WHAT YOU SHOULD DO:
Of the lines listed below, return exactly those that run from the line containing "Marine Le Pen est" through the line containing "Заслуженная артистка Азербайджанской", both included.

-------

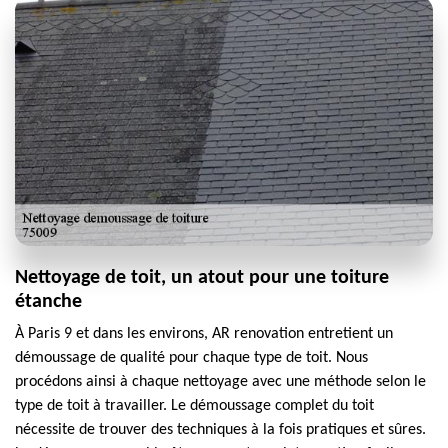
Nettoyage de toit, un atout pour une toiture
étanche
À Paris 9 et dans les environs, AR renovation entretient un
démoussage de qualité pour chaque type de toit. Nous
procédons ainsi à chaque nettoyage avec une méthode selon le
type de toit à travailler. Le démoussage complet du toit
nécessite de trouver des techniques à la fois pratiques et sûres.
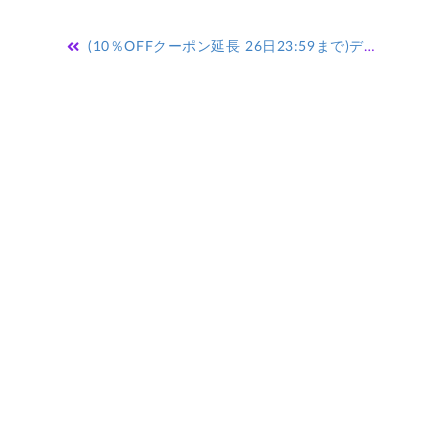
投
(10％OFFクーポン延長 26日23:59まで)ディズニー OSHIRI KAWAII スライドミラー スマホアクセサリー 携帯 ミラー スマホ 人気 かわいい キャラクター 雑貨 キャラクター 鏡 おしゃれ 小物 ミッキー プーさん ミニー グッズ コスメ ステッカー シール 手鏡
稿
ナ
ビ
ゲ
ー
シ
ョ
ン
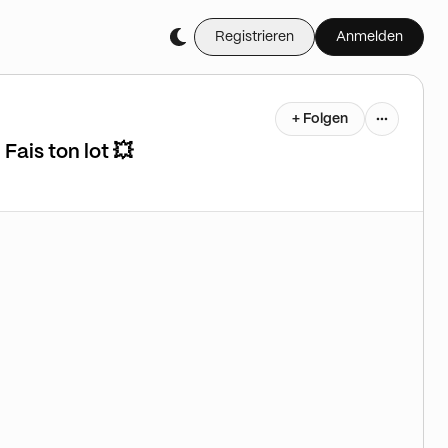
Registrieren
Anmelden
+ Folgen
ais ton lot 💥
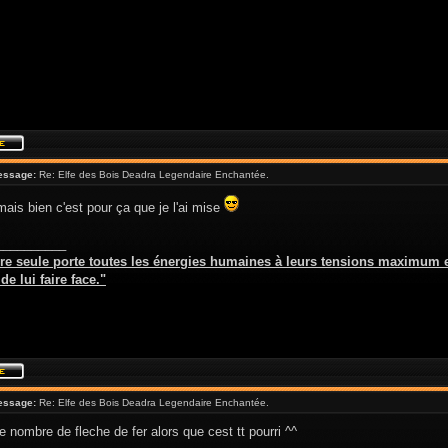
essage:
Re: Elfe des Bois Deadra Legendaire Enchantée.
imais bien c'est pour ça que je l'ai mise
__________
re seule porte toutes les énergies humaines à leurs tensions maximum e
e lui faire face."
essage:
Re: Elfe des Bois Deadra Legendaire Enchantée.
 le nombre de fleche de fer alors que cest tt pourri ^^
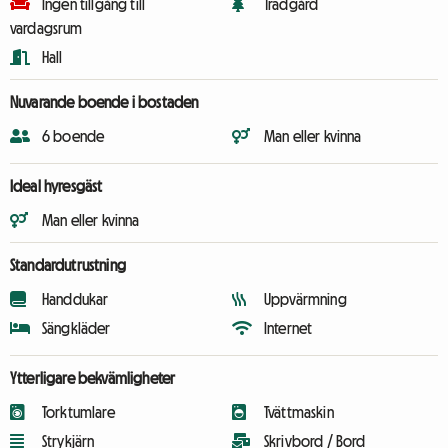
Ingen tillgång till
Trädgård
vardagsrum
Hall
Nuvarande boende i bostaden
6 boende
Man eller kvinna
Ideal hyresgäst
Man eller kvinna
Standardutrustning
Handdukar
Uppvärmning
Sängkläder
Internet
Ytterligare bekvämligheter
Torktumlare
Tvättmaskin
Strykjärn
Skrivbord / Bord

-------

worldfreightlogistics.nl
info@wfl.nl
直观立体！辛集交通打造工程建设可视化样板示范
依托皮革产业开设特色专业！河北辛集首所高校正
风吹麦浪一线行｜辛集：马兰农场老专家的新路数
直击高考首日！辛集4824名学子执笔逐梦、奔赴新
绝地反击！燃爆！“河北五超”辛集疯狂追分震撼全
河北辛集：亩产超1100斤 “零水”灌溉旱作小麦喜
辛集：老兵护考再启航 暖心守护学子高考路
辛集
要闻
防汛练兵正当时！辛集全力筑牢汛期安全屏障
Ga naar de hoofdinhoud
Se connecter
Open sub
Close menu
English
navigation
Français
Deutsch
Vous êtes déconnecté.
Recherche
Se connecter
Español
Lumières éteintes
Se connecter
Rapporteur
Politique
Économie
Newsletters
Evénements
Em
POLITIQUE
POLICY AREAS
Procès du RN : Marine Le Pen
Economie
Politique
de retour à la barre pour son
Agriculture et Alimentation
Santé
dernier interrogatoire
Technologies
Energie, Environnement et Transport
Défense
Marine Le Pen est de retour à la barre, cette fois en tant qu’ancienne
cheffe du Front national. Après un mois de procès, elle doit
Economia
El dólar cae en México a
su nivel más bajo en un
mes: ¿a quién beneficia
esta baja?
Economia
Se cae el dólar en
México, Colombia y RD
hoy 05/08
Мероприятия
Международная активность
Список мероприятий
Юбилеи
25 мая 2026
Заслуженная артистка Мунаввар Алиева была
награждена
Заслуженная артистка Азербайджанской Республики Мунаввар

-------

TASK OUTPUT:
Marine Le Pen est de retour à la barre, cette fois en tant qu’ancienne
cheffe du Front national. Après un mois de procès, elle doit
Economia
El dólar cae en México a
su nivel más bajo en un
mes: ¿a quién beneficia
esta baja?
Economia
Se cae el dólar en
México, Colombia y RD
hoy 05/08
Мероприятия
Международная активность
Список мероприятий
Юбилеи
25 мая 2026
Заслуженная артистка Мунаввар Алиева была
награждена
Заслуженная артистка Азербайджанской Республики Мунаввар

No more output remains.